» What the exercise asks:
Read through the data and count the lines that contain the string "evenodd"; give only the result.

» Provided data:
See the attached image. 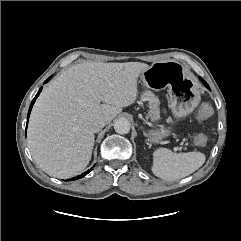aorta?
<instances>
[{"instance_id":"762f6f07","label":"aorta","mask_w":241,"mask_h":241,"mask_svg":"<svg viewBox=\"0 0 241 241\" xmlns=\"http://www.w3.org/2000/svg\"><path fill=\"white\" fill-rule=\"evenodd\" d=\"M114 129L118 134H127L130 131V122L127 119L120 118L116 120Z\"/></svg>"}]
</instances>
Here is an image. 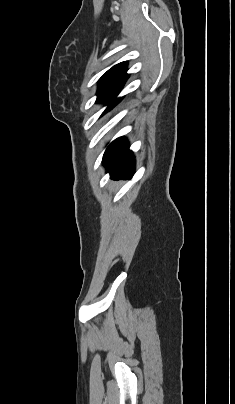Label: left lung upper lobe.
Instances as JSON below:
<instances>
[{
	"label": "left lung upper lobe",
	"instance_id": "1",
	"mask_svg": "<svg viewBox=\"0 0 235 404\" xmlns=\"http://www.w3.org/2000/svg\"><path fill=\"white\" fill-rule=\"evenodd\" d=\"M126 69L127 62L119 63L109 69L99 79L96 102H106L108 104L104 113L112 109L121 100V98H116V96L129 77Z\"/></svg>",
	"mask_w": 235,
	"mask_h": 404
}]
</instances>
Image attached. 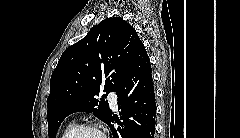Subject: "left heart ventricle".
<instances>
[{
    "label": "left heart ventricle",
    "instance_id": "left-heart-ventricle-1",
    "mask_svg": "<svg viewBox=\"0 0 240 138\" xmlns=\"http://www.w3.org/2000/svg\"><path fill=\"white\" fill-rule=\"evenodd\" d=\"M78 138H101L100 134L95 132V131H91V130H87L82 132Z\"/></svg>",
    "mask_w": 240,
    "mask_h": 138
}]
</instances>
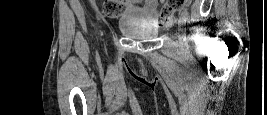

» Result:
3